Problem description -
Should a line below contain the word "оффера", report it.

[Page-level text extractions]
▬▬▬

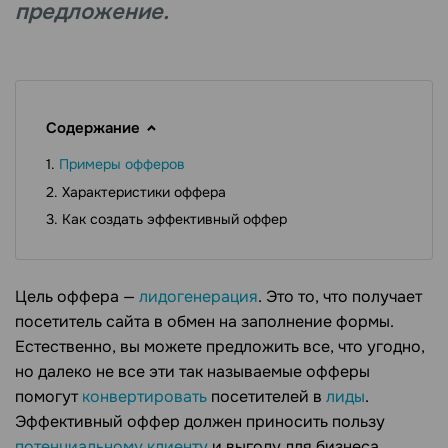
предложение.
Содержание
Примеры офферов
Характеристики оффера
Как создать эффективный оффер
Цель оффера —
лидогенерация
. Это то, что получает
посетитель сайта в обмен на заполнение формы.
Естественно, вы можете предложить все, что угодно,
но далеко не все эти так называемые офферы
помогут
конвертировать
посетителей в
лиды
.
Эффективный оффер должен приносить пользу
потенциальному клиенту
и выгоду для бизнеса.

▬▬▬

Task output -
Характеристики оффера
Цель оффера —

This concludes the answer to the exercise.